Experimental Film - Page 59

And Clark was smiling up at her, with full eye contact like he knew her, like he welcomed her. Like she was his usually invisible friend. As widely as he grinned at his “friend Daddy” . . . or, once in a while, at me.

“What’s wrong?”

I almost didn’t recognize Simon’s voice. At the sound, however—as angry as it was worried—everything inside me locked up; I could only imagine what my face already told him. But I couldn’t think where to start, how to say any of it, without proving I was exactly as crazy as I was already terrified I might be. I couldn’t not look at him—owed him that, at least—but even as our eyes met, terror meeting confusion in a crackling spark, the only thing I could manage by way of a reply was: “. . . Nothing.”

Broadcasting to both of them, as I did, with my hunched shoulders, avoidant gaze, knotted hands, and drawn-taut mouth: don’t ask don’t ask don’t ask . . .

Simon would’ve probably have backed off if it had been just him. But not Lee. Not my mom, with her innate knack for picking up on exactly what people least wanted to give away, and her utter lack of any reluctance to call them on it, especially when she thought it mattered.

“Answer the question, Lois.”

“Nothing,” I said. “I—” My phone beeped with a calendar alert—thank Christ—prompting me to look down, almost to smile. I stood up, grabbing for my bag. “I gotta go.”

“Excuse me?”

“Go, that’s what I said. I have to—”

—get away from you, from him. Because if I can get far enough away, maybe this thing will go with me, and leave you guys alone; it’s followed me this far, after all. It, she—

(She)

Unlikely. I saw the word inscribe itself across the inside of my head, in Arthur Macalla Whitcomb’s looping scrawl: letters run together, brain knit with bone. So, so very . . . unlikely.

“—go, I have to go. I have an appointment.”

“No you don’t!”

“Yes, I do.” I shoved my phone at Simon so he could read the message alert, and then stood and gathered my coat in one arm while shrugging my knapsack half on with the other. “At the NFA, Mom; nine thirty meeting, Safie and me. We’re presenting to Jan Mattheuis, to get him up to speed on the Mrs. Whitcomb project. It’s been set up for a week.”

“You’ve got to be kidding.”

“No, I’m really not—Simon, you remember, right?” I appealed to him, and while he didn’t exactly nod, he didn’t not nod, either. “C’mon, Mom, what do you think I’ve been doing this all for? I have to. This isn’t the kind of appointment you can miss.”
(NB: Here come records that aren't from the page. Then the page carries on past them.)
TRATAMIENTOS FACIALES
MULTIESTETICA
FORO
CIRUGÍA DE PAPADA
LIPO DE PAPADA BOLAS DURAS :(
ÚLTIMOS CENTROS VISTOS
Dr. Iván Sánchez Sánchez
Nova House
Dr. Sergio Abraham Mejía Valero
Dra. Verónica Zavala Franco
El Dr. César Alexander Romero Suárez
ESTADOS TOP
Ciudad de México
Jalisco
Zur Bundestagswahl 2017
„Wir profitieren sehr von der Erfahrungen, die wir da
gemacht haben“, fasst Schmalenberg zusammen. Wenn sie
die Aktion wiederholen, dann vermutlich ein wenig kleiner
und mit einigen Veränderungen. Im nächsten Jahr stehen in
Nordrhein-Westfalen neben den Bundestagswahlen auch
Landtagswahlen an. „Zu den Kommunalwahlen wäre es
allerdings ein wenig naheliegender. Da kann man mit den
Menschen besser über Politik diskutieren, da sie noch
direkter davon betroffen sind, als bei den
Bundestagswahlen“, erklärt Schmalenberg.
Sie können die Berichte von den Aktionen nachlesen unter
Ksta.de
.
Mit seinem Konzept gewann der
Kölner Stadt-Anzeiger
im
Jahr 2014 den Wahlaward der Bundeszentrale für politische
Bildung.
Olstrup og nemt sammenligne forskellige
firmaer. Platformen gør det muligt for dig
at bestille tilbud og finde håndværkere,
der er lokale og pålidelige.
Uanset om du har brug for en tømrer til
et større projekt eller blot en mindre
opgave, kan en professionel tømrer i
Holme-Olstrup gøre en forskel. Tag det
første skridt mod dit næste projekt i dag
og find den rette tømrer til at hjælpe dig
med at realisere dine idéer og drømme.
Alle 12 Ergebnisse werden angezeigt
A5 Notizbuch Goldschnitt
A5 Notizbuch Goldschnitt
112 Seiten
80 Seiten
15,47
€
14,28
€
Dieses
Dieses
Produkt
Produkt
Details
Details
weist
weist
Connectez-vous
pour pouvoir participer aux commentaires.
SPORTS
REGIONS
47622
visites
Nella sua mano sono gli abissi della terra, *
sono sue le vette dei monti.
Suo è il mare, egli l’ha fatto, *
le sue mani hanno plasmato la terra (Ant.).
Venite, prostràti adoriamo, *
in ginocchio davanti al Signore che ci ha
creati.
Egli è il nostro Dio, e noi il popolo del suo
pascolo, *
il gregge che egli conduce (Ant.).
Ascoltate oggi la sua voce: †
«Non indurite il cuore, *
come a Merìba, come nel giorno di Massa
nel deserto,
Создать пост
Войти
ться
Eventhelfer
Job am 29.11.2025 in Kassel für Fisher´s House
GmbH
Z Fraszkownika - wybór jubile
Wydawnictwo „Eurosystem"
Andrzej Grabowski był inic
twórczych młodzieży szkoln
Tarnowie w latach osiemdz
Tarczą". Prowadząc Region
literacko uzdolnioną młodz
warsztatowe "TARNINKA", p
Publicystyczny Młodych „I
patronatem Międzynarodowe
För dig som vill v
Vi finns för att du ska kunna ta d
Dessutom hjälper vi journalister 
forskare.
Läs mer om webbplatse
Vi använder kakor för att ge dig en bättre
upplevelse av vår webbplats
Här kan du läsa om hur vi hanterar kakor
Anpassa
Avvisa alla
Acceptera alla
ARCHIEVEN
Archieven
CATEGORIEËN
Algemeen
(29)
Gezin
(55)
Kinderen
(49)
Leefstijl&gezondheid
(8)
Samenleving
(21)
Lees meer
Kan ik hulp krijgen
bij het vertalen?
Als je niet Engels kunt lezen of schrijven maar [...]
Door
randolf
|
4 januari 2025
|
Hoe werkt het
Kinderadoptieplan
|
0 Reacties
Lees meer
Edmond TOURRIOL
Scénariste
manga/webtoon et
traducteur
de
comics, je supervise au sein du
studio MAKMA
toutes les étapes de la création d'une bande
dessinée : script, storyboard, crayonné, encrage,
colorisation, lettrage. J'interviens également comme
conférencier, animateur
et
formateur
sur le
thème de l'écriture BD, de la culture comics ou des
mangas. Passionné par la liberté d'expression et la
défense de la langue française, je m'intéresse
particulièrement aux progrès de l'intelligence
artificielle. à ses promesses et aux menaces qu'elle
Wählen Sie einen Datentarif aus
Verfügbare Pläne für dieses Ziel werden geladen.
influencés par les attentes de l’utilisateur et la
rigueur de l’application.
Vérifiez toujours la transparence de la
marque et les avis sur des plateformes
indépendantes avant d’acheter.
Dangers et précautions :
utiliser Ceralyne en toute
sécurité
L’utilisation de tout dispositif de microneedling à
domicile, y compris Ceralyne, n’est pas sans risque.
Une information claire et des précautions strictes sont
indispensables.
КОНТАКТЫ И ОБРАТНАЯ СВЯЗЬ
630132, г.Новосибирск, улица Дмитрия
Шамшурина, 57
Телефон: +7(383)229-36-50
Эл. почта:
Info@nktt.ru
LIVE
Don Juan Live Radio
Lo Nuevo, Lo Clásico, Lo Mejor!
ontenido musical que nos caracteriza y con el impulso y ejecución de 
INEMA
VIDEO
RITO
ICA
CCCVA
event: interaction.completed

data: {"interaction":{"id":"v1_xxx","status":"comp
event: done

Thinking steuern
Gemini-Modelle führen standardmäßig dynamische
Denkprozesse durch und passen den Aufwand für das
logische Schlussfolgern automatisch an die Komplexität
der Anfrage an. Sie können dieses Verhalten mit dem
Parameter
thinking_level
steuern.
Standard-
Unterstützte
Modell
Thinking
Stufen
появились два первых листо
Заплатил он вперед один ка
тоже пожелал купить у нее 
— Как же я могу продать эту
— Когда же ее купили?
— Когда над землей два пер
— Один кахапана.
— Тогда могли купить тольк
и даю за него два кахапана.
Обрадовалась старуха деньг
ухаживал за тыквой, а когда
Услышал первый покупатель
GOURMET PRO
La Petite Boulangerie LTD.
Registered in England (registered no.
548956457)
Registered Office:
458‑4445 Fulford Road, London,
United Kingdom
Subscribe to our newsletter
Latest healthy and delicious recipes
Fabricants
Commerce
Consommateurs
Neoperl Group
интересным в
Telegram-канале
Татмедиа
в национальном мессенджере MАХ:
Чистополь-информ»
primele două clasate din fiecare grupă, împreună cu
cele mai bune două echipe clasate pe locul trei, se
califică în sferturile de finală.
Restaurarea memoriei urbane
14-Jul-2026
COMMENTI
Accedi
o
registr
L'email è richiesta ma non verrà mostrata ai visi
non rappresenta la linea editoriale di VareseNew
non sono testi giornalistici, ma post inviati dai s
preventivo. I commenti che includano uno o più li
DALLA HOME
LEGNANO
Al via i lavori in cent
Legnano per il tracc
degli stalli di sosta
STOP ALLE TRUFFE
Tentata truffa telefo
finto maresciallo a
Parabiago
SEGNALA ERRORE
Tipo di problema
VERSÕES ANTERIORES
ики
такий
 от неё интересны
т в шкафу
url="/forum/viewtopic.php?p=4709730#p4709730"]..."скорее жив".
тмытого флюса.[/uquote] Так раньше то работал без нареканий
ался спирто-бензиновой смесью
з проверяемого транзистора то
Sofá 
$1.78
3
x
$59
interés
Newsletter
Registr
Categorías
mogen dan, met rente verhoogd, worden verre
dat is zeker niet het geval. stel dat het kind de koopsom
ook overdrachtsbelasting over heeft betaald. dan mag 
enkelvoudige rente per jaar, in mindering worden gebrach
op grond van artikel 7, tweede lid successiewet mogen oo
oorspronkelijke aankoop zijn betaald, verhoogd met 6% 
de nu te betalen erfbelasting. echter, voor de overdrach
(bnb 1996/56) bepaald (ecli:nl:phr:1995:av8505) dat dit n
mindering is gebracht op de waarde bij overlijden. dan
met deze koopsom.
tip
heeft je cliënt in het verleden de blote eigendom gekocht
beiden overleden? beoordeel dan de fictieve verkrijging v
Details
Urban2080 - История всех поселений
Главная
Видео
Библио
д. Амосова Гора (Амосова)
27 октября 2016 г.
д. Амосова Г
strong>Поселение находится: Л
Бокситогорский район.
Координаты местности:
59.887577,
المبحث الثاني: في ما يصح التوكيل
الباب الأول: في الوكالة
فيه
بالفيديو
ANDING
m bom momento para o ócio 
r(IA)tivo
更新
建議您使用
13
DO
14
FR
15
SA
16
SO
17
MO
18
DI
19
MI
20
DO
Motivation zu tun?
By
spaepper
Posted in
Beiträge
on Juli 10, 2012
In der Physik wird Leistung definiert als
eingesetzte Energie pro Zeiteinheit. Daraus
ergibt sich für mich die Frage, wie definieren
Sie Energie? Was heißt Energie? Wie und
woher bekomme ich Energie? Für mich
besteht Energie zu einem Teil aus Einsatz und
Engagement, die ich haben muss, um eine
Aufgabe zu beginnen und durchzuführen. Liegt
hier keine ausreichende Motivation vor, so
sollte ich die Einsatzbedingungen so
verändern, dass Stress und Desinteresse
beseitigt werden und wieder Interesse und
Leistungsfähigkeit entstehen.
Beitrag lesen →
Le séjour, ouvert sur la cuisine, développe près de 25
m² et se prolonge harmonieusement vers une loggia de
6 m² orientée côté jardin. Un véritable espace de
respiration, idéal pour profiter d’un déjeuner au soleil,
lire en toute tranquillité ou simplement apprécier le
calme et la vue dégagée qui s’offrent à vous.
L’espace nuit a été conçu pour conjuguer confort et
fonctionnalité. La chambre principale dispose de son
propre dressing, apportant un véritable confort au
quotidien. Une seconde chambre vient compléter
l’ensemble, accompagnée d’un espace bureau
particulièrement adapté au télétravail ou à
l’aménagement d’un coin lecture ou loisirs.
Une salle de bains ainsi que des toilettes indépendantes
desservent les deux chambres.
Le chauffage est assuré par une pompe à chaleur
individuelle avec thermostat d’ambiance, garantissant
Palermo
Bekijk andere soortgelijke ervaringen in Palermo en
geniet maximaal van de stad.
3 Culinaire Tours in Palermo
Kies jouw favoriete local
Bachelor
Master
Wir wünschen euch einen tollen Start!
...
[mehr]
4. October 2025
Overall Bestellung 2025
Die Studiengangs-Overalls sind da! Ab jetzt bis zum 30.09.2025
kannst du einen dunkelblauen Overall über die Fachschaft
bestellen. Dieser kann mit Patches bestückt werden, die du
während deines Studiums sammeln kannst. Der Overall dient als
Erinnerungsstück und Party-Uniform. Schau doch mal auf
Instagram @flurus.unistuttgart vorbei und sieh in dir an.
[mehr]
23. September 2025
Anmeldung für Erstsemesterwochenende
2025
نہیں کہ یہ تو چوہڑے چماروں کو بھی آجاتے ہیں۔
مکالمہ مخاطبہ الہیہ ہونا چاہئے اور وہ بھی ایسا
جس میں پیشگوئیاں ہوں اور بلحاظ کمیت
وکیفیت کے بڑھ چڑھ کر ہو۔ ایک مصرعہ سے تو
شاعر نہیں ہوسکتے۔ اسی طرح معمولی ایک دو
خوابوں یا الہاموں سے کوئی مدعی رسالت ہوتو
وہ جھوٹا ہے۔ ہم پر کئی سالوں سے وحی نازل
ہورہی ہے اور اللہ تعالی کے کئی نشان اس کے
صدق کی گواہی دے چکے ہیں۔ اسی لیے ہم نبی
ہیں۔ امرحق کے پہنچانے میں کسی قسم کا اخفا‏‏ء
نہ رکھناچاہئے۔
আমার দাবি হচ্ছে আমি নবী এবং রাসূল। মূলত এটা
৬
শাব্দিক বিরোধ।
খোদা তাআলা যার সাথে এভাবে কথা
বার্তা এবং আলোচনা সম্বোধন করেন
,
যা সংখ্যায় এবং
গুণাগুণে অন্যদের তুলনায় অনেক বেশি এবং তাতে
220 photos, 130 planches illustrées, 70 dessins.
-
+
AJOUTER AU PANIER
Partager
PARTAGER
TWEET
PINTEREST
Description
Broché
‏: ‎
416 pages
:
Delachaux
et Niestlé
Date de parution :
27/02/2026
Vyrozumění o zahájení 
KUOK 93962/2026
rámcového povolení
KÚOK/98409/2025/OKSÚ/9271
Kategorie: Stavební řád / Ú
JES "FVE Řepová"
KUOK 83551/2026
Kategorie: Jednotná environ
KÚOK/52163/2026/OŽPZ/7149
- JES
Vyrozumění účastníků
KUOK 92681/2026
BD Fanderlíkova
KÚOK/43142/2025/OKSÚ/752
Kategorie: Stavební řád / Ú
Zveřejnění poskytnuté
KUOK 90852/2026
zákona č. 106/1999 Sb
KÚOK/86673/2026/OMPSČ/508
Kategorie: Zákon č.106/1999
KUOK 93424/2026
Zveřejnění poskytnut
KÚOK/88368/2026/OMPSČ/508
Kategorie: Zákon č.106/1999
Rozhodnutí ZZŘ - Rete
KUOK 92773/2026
“Your son is in hospital, Lois. I somehow think they’ll understand, if you—”

“No, they won’t.”

“You don’t know that.”

“Oh no, you’re right, of course; what was I thinking? ’Cause there’s nothing in this whole wide world that I know, and you just don’t.”

Mom recoiled a bit in her seat, as if from a slap; the venom of my words even splashed onto Simon, who stood as well, putting a hand on my sleeve. “Lois,” he said. But I was still looking at Mom, her face gone rigid in a way that made me want to snort, or maybe give a nasty little grin. Neither would be the smartest move in the world, but after the night I’d just had, I have to admit I wasn’t feeling all too smart.

So—

“What is it you think is gonna happen if I don’t stay?” I asked her. “Like if I’m not within a certain physical range of him the whole time, he’ll never wake up again? All we know is they don’t know anything yet, so he’ll either get better or he won’t, full stop—and nothing I do, here or anywhere else, is going to make a damn bit of difference. Any more than you being there, or Simon not being there, in St. Mike’s, made a difference to what happened with me.”

My voice had gotten louder than I’d intended; both Simon and Mom had backed up a step. Simon was taking the slow deep breaths he used to stay calm, and I could half-read his thoughts already: Easy, easy, she’s just blowing off steam, don’t take it personally. But Mom just blinked, mouth working like—she couldn’t figure out what to say, for once. At all.

“Why would you say that to me, Lois?” she said at last. “This isn’t you. It’s cruel. You were never cruel.”

Fear, I guess, I thought. And pain. And disappointment.

The thing I heard myself say, however—voice gone suddenly hollow; tired, as though pithed—was: “I don’t mean to be. But I’m going, Mom; least I can do, so I’m doing it. I’m always good for that.”

’Bye.

And I shrugged my backpack the rest of the way on, turned, and left.